> [ABOUT THIS EXERCISE] Only what runs from the line with "1 mangkuk temugirin parut" to the final line of the records below should be given again, word for word.

> [EXERCISE MATERIALS]
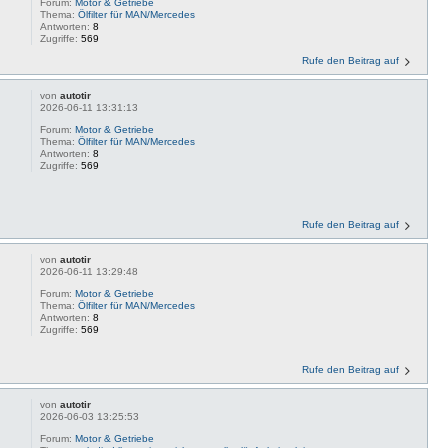
Forum:
Motor & Getriebe
Thema:
Ölfilter für MAN/Mercedes
Antworten:
8
Zugriffe:
569
Rufe den Beitrag auf
von
autotir
2026-06-11 13:31:13
Forum:
Motor & Getriebe
Thema:
Ölfilter für MAN/Mercedes
Antworten:
8
Zugriffe:
569
Rufe den Beitrag auf
von
autotir
2026-06-11 13:29:48
Forum:
Motor & Getriebe
Thema:
Ölfilter für MAN/Mercedes
Antworten:
8
Zugriffe:
569
Rufe den Beitrag auf
von
autotir
2026-06-03 13:25:53
Forum:
Motor & Getriebe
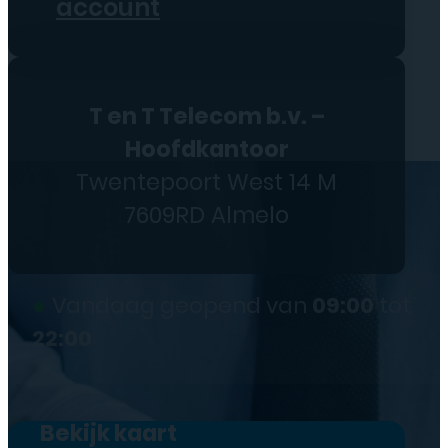
account
T en T Telecom b.v. –
Hoofdkantoor
Twentepoort West 14 M
7609RD Almelo
●
Vandaag geopend van
09:00
tot
22:00
Bekijk kaart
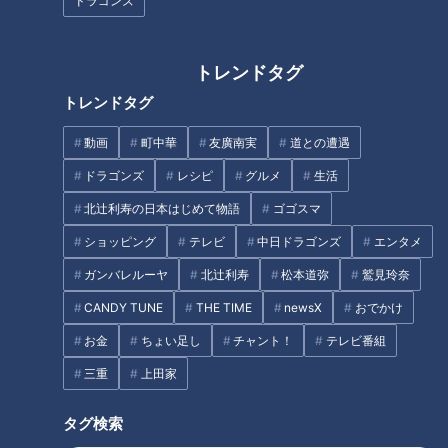
ドラゴンズ
トレンドタグ
ほぼ三重・大紀町だけ愛されフ
男性客も！？産婦人科直営カフ
トレンドタグ
ード『ウニパスタ』をいただき
ェの野菜満載カレー/ジム併設カ
ます！【愛されフード】
フェで大満足サンド！【愛され
動画
町中華
友廣南実
道との遭遇
フード】
ドラゴンズ
レシピ
グルメ
生活
タグ
北辻利寿の日本はじめて物語
ゴゴスマ
動画
グルメ
チャント！
加藤愛
愛されフード
ショッピング
テレビ
中日ドラゴンズ
エンタメ
愛知
ガンバレルーヤ
北辻利寿
松本道弥
鷲見玲奈
CANDY TUNE
THE TIME
newsX
おでかけ
お金
ちょい足し
チャント！
テレビ番組
オススメ関連コンテンツ
三重
上田家
タグ検索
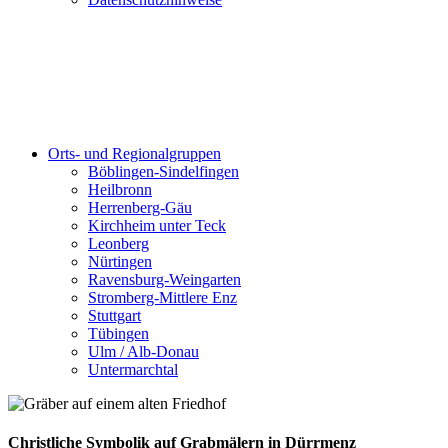
Orts- und Regionalgruppen
Böblingen-Sindelfingen
Heilbronn
Herrenberg-Gäu
Kirchheim unter Teck
Leonberg
Nürtingen
Ravensburg-Weingarten
Stromberg-Mittlere Enz
Stuttgart
Tübingen
Ulm / Alb-Donau
Untermarchtal
Christliche Symbolik auf Grabmälern in Dürrmenz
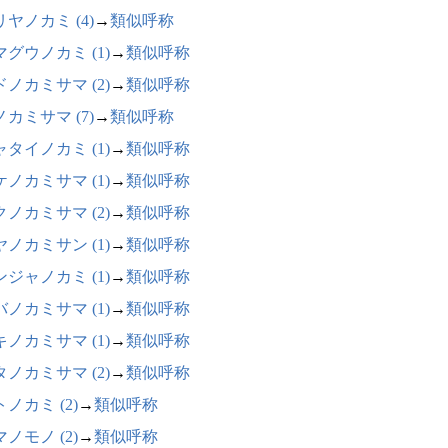
ヤノカミ (4)
→
類似呼称
マグウノカミ (1)
→
類似呼称
ドノカミサマ (2)
→
類似呼称
カミサマ (7)
→
類似呼称
ャタイノカミ (1)
→
類似呼称
ケノカミサマ (1)
→
類似呼称
クノカミサマ (2)
→
類似呼称
ヤノカミサン (1)
→
類似呼称
ンジャノカミ (1)
→
類似呼称
バノカミサマ (1)
→
類似呼称
キノカミサマ (1)
→
類似呼称
タノカミサマ (2)
→
類似呼称
ノカミ (2)
→
類似呼称
ノモノ (2)
→
類似呼称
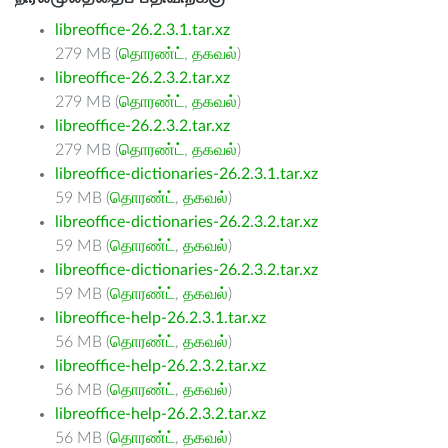
libreoffice-26.2.3.1.tar.xz
279 MB (
தொரண்ட்
,
தகவல்
)
libreoffice-26.2.3.2.tar.xz
279 MB (
தொரண்ட்
,
தகவல்
)
libreoffice-26.2.3.2.tar.xz
279 MB (
தொரண்ட்
,
தகவல்
)
libreoffice-dictionaries-26.2.3.1.tar.xz
59 MB (
தொரண்ட்
,
தகவல்
)
libreoffice-dictionaries-26.2.3.2.tar.xz
59 MB (
தொரண்ட்
,
தகவல்
)
libreoffice-dictionaries-26.2.3.2.tar.xz
59 MB (
தொரண்ட்
,
தகவல்
)
libreoffice-help-26.2.3.1.tar.xz
56 MB (
தொரண்ட்
,
தகவல்
)
libreoffice-help-26.2.3.2.tar.xz
56 MB (
தொரண்ட்
,
தகவல்
)
libreoffice-help-26.2.3.2.tar.xz
56 MB (
தொரண்ட்
,
தகவல்
)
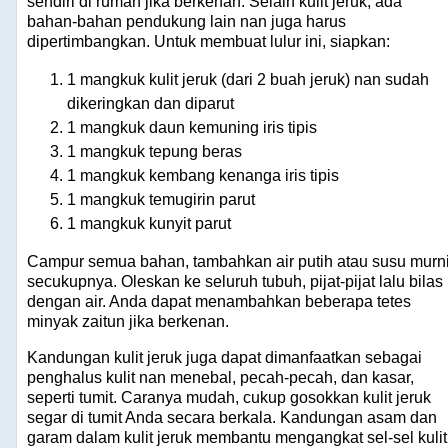
sendiri di rumah jika berkenan. Selain kulit jeruk, ada
bahan-bahan pendukung lain nan juga harus
dipertimbangkan. Untuk membuat lulur ini, siapkan:
1 mangkuk kulit jeruk (dari 2 buah jeruk) nan sudah
dikeringkan dan diparut
1 mangkuk daun kemuning iris tipis
1 mangkuk tepung beras
1 mangkuk kembang kenanga iris tipis
1 mangkuk temugirin parut
1 mangkuk kunyit parut
Campur semua bahan, tambahkan air putih atau susu murn
secukupnya. Oleskan ke seluruh tubuh, pijat-pijat lalu bilas
dengan air. Anda dapat menambahkan beberapa tetes
minyak zaitun jika berkenan.
Kandungan kulit jeruk juga dapat dimanfaatkan sebagai
penghalus kulit nan menebal, pecah-pecah, dan kasar,
seperti tumit. Caranya mudah, cukup gosokkan kulit jeruk
segar di tumit Anda secara berkala. Kandungan asam dan
garam dalam kulit jeruk membantu mengangkat sel-sel kulit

> [EXPECTED OUTPUT]
1 mangkuk temugirin parut
1 mangkuk kunyit parut
Campur semua bahan, tambahkan air putih atau susu murn
secukupnya. Oleskan ke seluruh tubuh, pijat-pijat lalu bilas
dengan air. Anda dapat menambahkan beberapa tetes
minyak zaitun jika berkenan.
Kandungan kulit jeruk juga dapat dimanfaatkan sebagai
penghalus kulit nan menebal, pecah-pecah, dan kasar,
seperti tumit. Caranya mudah, cukup gosokkan kulit jeruk
segar di tumit Anda secara berkala. Kandungan asam dan
garam dalam kulit jeruk membantu mengangkat sel-sel kulit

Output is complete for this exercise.